O esforço do jornal carioca "O Globo" em promover o governo Collor é sensibilizador. Ele trouxe informações em sua capa, na quarta-feira, dando contra de que a "Inflação em cruzeiros pela Fipe foi de 0,72%". Mas título e texto esquecem o fundamental. "O Globo" omite em sua primeira página que o dado se refere apenas ao "município" de São Paulo. Dava a impressão de referir-se a todo o país.

  • O leitor Lázaro Curvêlo chaves, de Niterói (RJ), escreveu pedindo para a Folha criar um "espaço novo, diário ou semanal" para o debate entre leitores, no mesmo estilo da seção Tendências/Debates. Sua carta foi analisada pela direção do jornal. Ela esclarece que "por enquanto, o espaço reservado aos leitores é o Painel do Leitor". Isto foi escrito em carta ao leitor. Ele escreveu de volta sugerindo que eu publicasse sua solicitação e a resposta. Está feito.
  • Nove leitores ligaram para contentar os critérios utilizados pela Ilustrada na elaboração dos quadros publicados na sua capa de sexta-feira. Ali se listavam os artistas que "já vieram ao Brasil", "não deveriam ter vindo" e "não precisam vir". As idéia da brincadeira não é ruim mas a maneira como foi realizada é de um amadorismo pueril. Ali se diz, por exemplo, que Madonna "poderia vir" e cantora australiana Kylie Minogue "não precisa vir". Podia ser o contrário nesse vale tudo.

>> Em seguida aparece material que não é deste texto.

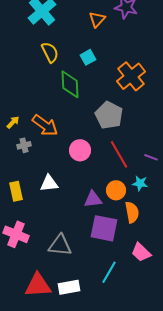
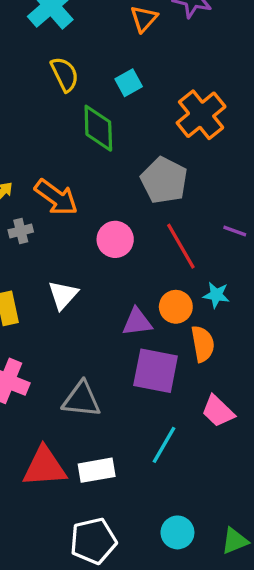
purple line: (151, 157) -> (235, 231), moved
white triangle: (49, 183) -> (63, 295), turned -42

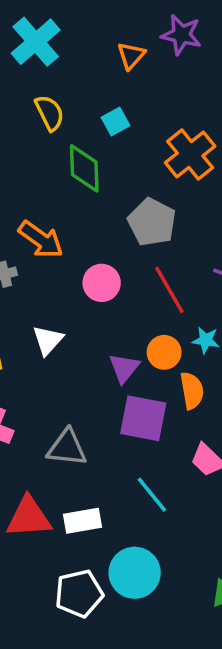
purple triangle: (137, 322) -> (124, 368), turned -44
cyan line: (164, 445) -> (152, 495), turned -69
cyan circle: (177, 532) -> (135, 573), moved, size x1.5

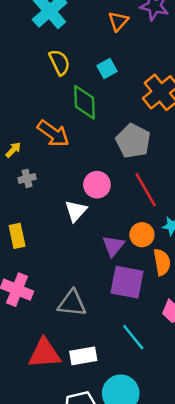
orange arrow: (41, 240) -> (53, 133), moved
white triangle: (48, 340) -> (76, 211), moved

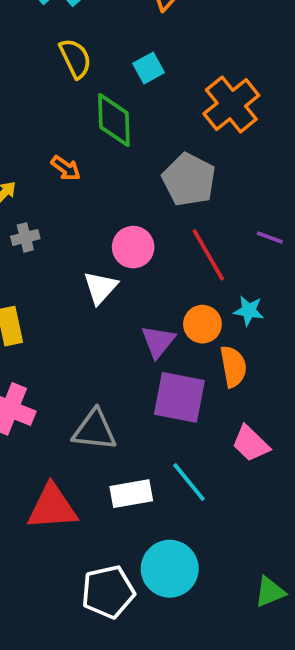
orange arrow: (53, 133) -> (66, 168), size x0.6
white rectangle: (83, 356) -> (131, 494), moved

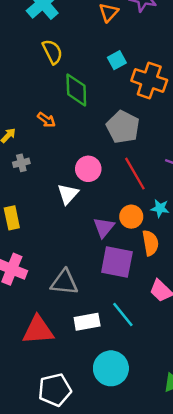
cyan square: (149, 68) -> (117, 60), moved
orange cross: (231, 105) -> (149, 80), turned -32
white pentagon: (108, 592) -> (55, 390), moved

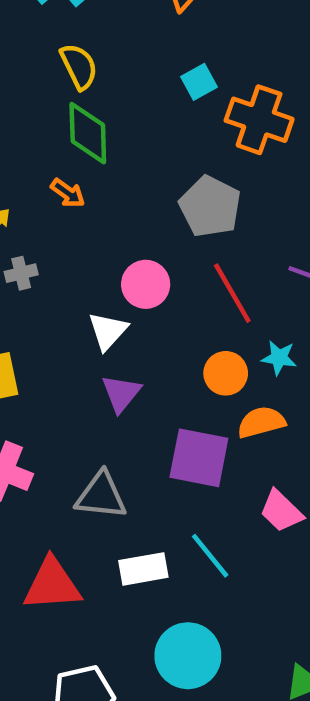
green diamond: (76, 90) -> (88, 133), moved
purple triangle: (104, 227) -> (121, 393), moved
orange semicircle: (150, 243) -> (261, 422), turned -95

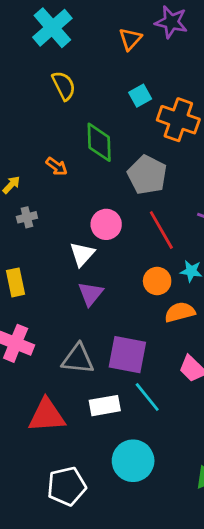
green diamond: (88, 133) -> (99, 142), moved
purple square: (199, 458) -> (127, 355), moved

  • O que mais incomodou os leitores que ligaram no entanto, foi a falta de método, de uma lógica na escolha dos nomes. O jornal precisava ter dado alguma razão para a inclusão de um ou outro nome nessa ou naquela lista, se é que queria criar polêmica inteligente. Acabou provocando uma irritação desnecessária. "Não estão listados outros quarenta artistas que já vieram", disse o leitor carioca Vitório Giovanni. Ele se referia a Frank Sinatra e Alberta Hunter (mencionada em outra reportagem da mesma Ilustrada), por exemplo, que já estiveram no Brasil e fora esquecidos pelo quadro. Ele acrescenta: "Não sei de quem é a responsabilidade e até meio fascista, não é gentil, há gosto para tudo".
  • O presidente Collor continua esbanjando competência na administração de seu marketing pessoal. Esta Folha, depois de dedicar quase a metade superior de sua capa, na segunda-feira, para uma péssima foto do presidente a bordo de F5-B, decidiu registrar sem muito destaque sua incursão a um supermercado em Brasília, na quarta-feira. Corrigiu o exagero com carência. Deu um texto muito resumido sobre a visita do presidente ao Carrefour. O leitor da Folha não soube por exemplo que ele mandou recolher as batatas estragadas, pediu autuação do supermercado por causa disso e pechinchou na compra de fósforos. Não é omitindo informações, perdendo oportunidades de contar boas histórias e publicando resumos mal feitos que se vai ser mais ou menos crítico em relação aos gestos publicitários de Collor.